Entrevista com o artista Bordalo II, no espaço onde vai inaugurar a sua nova exposição a 8 de Outubro, com obras inéditas. 4 de Outubro de 2022 Olivais, Lisboa TOMÁS SILVA/OBSERVADOR Entrevista com o artista Bordalo II, no espaço onde vai inaugurar a sua nova exposição a 8 de Outubro, com obras inéditas. 4 de Outubro de 2022 Olivais, Lisboa TOMÁS SILVA/OBSERVADOR

No momento da entrevista ao Observador, a exposição de Bordalo II ainda estava em montagem. O artista fez questão que não revelar detalhes antes da inauguração

TOMÁS SILVA/OBSERVADOR

Depreendo que seja um homem mais à esquerda, como é que olha para estes últimos sete anos de governação do PS, que já teve o apoio do Bloco de Esquerda e do PCP?
As minhas ideias estão mais à esquerda, há uma ou outra de direita com o qual me identifico. É preciso, outra vez, um equilíbrio. Há muitas ideias à esquerda com as quais não concordo.

Por exemplo?
O controlo da habitação privada. A habitação, neste momento, é um problema terrível. É necessário a intervenção estatal para que seja diferente, mas o Estado não pode definir o lucro. E isto é independente de achar que está errado um tipo ter um Airbnb que podia estar alugado para estudantes e está a fazer numa semana aquilo que podia fazer em dois meses, que para mim está errado, não nos cabe a nós, Estado, estar a limitar como é que isto é regulado. A forma de regularizar a habitação passa pelo Estado ter habitação mais barata. Há zonas pobres em Lisboa que têm imenso património do Estado, a cair de podre há anos. Se a habitação é um problema, se o Estado tem alguma responsabilidade, é preciso ajudar. Não é com os 125 euros de subsídio por causa da inflação. Se o Estado tem, não utiliza e não dá hipótese que seja uma alternativa, não faz sentido.

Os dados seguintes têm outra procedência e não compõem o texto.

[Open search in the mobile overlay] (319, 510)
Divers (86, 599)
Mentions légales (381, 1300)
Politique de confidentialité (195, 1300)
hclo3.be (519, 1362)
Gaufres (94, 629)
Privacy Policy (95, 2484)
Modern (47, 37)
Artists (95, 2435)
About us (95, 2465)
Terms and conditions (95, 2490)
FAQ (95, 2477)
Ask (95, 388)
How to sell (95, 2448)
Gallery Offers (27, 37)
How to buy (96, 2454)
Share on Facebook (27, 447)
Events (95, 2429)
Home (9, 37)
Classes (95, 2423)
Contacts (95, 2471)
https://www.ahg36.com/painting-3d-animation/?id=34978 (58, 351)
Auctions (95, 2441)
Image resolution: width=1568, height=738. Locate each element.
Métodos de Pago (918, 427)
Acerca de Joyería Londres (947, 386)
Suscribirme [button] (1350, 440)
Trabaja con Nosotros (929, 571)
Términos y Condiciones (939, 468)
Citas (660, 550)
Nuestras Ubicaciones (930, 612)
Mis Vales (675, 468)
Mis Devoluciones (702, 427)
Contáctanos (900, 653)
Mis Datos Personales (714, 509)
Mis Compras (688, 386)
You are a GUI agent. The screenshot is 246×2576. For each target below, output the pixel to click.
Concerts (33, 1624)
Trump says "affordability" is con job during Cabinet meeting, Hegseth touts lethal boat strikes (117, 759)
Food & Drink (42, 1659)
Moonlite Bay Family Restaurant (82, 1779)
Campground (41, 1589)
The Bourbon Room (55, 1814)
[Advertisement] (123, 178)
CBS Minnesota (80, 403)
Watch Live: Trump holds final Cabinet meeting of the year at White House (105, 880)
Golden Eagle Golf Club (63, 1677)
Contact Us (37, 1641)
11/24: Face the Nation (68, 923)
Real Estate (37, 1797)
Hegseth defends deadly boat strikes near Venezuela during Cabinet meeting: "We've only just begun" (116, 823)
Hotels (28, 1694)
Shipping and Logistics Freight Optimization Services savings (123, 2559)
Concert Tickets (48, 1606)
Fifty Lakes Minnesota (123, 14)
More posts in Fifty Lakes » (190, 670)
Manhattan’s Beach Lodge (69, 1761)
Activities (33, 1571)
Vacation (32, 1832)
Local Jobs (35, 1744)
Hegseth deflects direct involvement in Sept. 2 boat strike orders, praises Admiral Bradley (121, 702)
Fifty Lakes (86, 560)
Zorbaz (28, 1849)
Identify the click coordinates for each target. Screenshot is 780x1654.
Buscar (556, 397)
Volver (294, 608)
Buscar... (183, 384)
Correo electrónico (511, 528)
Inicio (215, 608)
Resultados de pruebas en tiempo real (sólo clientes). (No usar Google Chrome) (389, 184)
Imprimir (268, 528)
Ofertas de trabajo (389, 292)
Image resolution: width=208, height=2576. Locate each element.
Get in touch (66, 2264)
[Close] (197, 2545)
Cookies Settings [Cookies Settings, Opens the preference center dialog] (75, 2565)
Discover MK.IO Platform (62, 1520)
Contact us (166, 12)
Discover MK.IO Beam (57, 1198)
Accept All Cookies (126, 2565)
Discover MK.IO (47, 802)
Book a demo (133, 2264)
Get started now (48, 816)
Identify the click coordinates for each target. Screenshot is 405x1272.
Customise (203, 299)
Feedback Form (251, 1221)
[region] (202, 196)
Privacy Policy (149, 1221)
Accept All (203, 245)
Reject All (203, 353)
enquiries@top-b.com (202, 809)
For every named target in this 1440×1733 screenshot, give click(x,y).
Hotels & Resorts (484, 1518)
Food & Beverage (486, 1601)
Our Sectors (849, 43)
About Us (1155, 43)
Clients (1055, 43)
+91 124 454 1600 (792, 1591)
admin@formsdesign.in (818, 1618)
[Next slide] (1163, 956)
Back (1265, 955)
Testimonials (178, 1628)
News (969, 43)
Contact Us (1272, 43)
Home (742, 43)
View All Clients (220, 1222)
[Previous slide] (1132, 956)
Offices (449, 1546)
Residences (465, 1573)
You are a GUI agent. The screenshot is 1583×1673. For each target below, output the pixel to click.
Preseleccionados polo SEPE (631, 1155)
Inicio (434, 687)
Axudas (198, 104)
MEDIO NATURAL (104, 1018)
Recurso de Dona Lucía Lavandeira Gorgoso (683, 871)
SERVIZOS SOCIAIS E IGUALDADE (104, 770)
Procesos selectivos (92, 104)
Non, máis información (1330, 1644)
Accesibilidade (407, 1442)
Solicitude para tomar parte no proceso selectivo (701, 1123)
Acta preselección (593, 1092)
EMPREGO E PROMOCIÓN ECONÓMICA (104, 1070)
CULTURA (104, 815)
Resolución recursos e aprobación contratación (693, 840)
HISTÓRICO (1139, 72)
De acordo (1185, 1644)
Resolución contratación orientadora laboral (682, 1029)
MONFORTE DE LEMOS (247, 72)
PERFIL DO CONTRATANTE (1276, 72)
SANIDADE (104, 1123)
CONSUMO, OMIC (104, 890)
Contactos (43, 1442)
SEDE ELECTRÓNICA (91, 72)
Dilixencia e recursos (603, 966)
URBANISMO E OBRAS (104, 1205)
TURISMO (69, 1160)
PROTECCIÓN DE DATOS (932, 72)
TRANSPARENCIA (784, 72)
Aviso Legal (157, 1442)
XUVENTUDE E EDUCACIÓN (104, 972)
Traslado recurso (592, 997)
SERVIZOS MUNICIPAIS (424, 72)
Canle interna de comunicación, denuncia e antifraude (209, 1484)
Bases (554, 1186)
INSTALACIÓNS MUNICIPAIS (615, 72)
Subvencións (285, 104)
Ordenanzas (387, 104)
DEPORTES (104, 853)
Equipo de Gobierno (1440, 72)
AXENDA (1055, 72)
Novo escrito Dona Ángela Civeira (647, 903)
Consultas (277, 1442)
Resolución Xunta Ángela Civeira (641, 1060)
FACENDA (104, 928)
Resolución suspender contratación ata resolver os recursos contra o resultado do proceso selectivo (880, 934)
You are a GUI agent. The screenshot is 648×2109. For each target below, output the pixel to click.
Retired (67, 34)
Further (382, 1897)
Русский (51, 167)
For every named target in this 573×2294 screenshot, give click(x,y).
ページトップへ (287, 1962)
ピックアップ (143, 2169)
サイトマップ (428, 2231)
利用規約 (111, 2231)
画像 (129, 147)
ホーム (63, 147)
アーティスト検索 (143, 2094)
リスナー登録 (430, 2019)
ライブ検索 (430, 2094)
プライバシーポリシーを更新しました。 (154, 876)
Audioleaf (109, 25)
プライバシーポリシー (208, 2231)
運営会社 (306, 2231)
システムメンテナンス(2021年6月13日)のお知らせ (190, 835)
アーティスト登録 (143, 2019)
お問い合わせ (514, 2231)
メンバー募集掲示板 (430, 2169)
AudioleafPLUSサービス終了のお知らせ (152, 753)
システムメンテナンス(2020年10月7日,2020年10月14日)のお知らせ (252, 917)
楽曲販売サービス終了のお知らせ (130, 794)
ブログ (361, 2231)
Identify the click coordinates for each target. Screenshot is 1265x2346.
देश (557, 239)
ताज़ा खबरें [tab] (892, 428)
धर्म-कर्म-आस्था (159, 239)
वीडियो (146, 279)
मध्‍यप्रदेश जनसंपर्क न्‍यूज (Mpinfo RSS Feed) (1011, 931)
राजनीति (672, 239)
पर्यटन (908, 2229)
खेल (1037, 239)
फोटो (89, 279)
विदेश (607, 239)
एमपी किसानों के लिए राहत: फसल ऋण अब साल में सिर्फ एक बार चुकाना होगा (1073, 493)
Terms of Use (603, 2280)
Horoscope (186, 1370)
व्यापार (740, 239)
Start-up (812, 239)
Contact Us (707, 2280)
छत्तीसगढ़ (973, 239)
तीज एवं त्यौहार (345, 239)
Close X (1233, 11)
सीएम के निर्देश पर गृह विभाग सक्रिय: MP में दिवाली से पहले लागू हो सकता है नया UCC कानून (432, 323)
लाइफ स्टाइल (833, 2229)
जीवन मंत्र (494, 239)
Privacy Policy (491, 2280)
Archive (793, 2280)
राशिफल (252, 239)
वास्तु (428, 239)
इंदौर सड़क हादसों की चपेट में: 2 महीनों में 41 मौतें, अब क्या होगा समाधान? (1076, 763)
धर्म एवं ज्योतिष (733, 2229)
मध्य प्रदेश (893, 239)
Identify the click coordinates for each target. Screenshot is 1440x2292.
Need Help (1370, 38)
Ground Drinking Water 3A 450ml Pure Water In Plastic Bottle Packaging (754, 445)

Mas estes sete anos desiludiram-no ou não?
Há coisas boas, outras más. Este governo teve algumas ideias de esquerda, mas é um centro travesti. No entanto, perante as alternativas, talvez tenha sido um mal menor. Há políticos com zero noção de estado social, que nunca andaram em transportes públicos, que só andaram em escolas privadas. Não sabem como é viver como uma pessoa. No parlamento, defende-se um coletivo, como as pessoas vivem. Mas quando não se sabe como é viver como uma pessoa, não se pode tomar decisões. É como eu agora decidir ser treinador de futebol. Não é a minha cena. Precisamos de personagens do mundo real. Temos alguns que estão no governo ou no parlamento que vivem na lua.

Já teve contacto com Carlos Moedas?
Só tivemos o primeiro contacto agora, uma conversa informal de uma inauguração de uma peça que fiz com a Carris. Não tenho ainda opinião formada. Espero que dê para fazer coisas.

"Aqui na exposição decidimos, pela primeira vez, fazer uma edição de risografias muito grandes, que serão vendidas a 50 euros. Não vou ficar rico, mas qualquer miúdo pode abdicar de uns ténis e comprar algo meu. Não é um original, porque dá mais trabalho a fazer e tem outro valor, mas assim dou um contributo às pessoas."

Por ser de direita não o assusta?
Acho que esta direita ou esquerda central mistura-se muito. Infelizmente, as grandes diferenças que são usadas como matéria de campanha eleitoral depois, no fundo, não são assim tão diferentes. Para o bem ou para o mal.

Não sei se é dado a utopias, mas gostava que fosse possível para pessoas com rendimentos médios/baixos adquirirem uma peça sua?
Não é possível. Aqui na exposição decidimos, pela primeira vez, fazer uma edição de risografias muito grandes, que serão vendidas a 50 euros. Não vou ficar rico, mas qualquer miúdo pode abdicar de uns ténis e comprar algo meu. Não é um original, porque dá mais trabalho a fazer e tem outro valor, mas assim dou um contributo às pessoas.

Já não é tão utópico então.
Nos originais, claro que é complicado. Aí voltamos ao espaço público. Algumas peças não são privadas, não estão fechadas na casa de um colecionador.

Uma última pergunta em jeito de provocação: se visse uma das suas obras em casa de um político, isso irritá-lo-ia?
Acho que iria irritá-lo mais a ele do que a mim. Porque o meu discurso é tão direcionado ao que acredito e não acredito, que me parece que essas personagens não vão querer ter um pedaço de mim nas suas casas.